Action item – All entries are to be transcribed verbatim, but images are not carried over.

(Saved data entries)
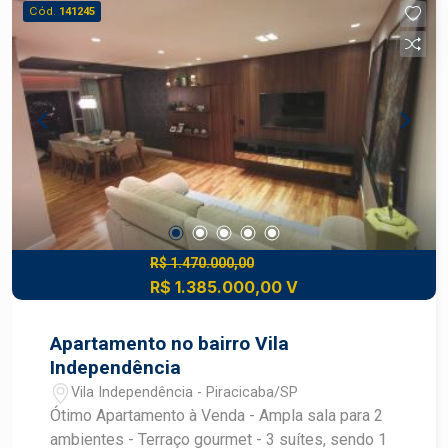
visita!
Cód.
141245
R$ 1.470.000,00
R$ 1.385.000,00 V
Apartamento no bairro Vila
Independência
Vila Independência - Piracicaba/SP
Ótimo Apartamento à Venda - Ampla sala para 2
ambientes - Terraço gourmet - 3 suítes, sendo 1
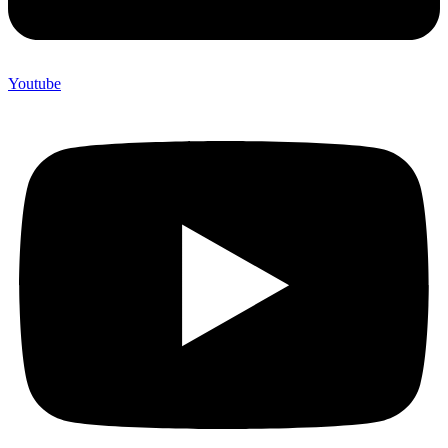
Youtube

Solution –
visita!
Cód.
141245
R$ 1.470.000,00
R$ 1.385.000,00 V
Apartamento no bairro Vila
Independência
Vila Independência - Piracicaba/SP
Ótimo Apartamento à Venda - Ampla sala para 2
ambientes - Terraço gourmet - 3 suítes, sendo 1
Youtube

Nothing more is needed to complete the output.